Log the model to the project

base_model = "gpt2"
project.log_model(
    base_model,
    model_file="src/model-iris.pkl",
    inputs=[Feature(value_type="str", name="question")],
    outputs=[Feature(value_type="str", name="answer")],
)
<mlrun.artifacts.model.ModelArtifact at 0x7f97892bd4c0>

Adding the model parameters to the endpoint.

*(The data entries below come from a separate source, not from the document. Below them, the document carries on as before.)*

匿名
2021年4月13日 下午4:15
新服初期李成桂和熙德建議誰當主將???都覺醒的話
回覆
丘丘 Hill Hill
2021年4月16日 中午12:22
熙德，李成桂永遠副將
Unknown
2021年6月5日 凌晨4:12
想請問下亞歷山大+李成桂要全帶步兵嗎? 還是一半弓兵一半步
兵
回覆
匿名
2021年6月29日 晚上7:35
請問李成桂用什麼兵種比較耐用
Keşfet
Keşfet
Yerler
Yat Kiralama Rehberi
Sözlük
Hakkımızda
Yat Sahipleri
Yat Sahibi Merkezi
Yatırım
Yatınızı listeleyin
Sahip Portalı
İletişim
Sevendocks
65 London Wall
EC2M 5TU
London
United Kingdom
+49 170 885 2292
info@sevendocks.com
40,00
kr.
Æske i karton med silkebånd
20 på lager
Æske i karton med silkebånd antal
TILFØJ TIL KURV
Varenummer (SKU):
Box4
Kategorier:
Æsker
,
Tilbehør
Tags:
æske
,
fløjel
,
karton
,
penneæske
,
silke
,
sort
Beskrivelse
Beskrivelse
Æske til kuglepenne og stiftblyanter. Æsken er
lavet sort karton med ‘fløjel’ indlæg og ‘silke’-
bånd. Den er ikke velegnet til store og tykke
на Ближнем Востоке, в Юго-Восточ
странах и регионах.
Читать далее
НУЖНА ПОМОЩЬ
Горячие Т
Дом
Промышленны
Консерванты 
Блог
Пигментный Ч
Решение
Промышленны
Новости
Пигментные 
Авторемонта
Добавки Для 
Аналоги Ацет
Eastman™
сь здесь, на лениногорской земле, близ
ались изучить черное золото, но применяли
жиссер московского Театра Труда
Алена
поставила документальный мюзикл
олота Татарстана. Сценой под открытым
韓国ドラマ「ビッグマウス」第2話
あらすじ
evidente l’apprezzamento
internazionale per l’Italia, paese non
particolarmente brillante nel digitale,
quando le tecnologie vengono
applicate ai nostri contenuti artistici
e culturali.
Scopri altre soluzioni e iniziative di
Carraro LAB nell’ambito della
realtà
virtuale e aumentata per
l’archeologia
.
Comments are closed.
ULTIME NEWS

This allow the model server class to initialize.

serving_fn.add_model(
    "gpt2",
    class_name="LLMModelServer",
    model_path=f"store://models/{project.name}/gpt2:latest",
    model_name="gpt2",
)
<mlrun.serving.states.TaskStep at 0x7f97892bdc10>

Enable tracking for the function, then deploy it.

serving_fn.set_tracking()
deployment = serving_fn.deploy()
> 2024-12-15 09:01:57,479 [info] Starting remote function deploy
2024-12-15 09:01:57  (info) Deploying function
2024-12-15 09:01:57  (info) Building
2024-12-15 09:01:58  (info) Staging files and preparing base images
2024-12-15 09:01:58  (warn) Using user provided base image, runtime interpreter version is provided by the base image
2024-12-15 09:01:58  (info) Building processor image
2024-12-15 09:09:33  (info) Build complete
2024-12-15 09:10:35  (info) Function deploy complete
> 2024-12-15 09:10:41,055 [info] Successfully deployed function: {"external_invocation_urls":["llm-monitoring-intro-llm-server.default-tenant.app.llm-3-6-0.iguazio-cd1.com/"],"internal_invocation_urls":["nuclio-llm-monitoring-intro-llm-server.default-tenant.svc.cluster.local:8080"]}

Let's generate traffic against the model:

import time


def question_model(questions, serving_function, base_model):
    for question in questions:
        seconds = 0.5
        # Invoking the pretrained model:
        ret = serving_fn.invoke(
            path=f"/v2/models/{base_model}/infer",
            body={"inputs": [question]},
        )
        print(ret)
        time.sleep(seconds)
example_questions = [
    "What is a mortgage?",
    "How does a credit card work?",
    "Who painted the Mona Lisa?",
    "Please plan me a 4-days trip to north Italy",
    "Write me a song",
    "How much people are there in the world?",
    "What is climate change?",
    "How does the stock market work?",
    "Who wrote 'To Kill a Mockingbird'?",
    "Please plan me a 3-day trip to Paris",
    "Write me a poem about the ocean",
    "How many continents are there in the world?",
    "What is artificial intelligence?",
    "How does a hybrid car work?",
    "Who invented the telephone?",
    "Please plan me a week-long trip to New Zealand",
]
question_model(
    questions=example_questions,
    serving_function=serving_fn,
    base_model=base_model,
)

Now the traffic to the function is analyzed and the performance is calculated.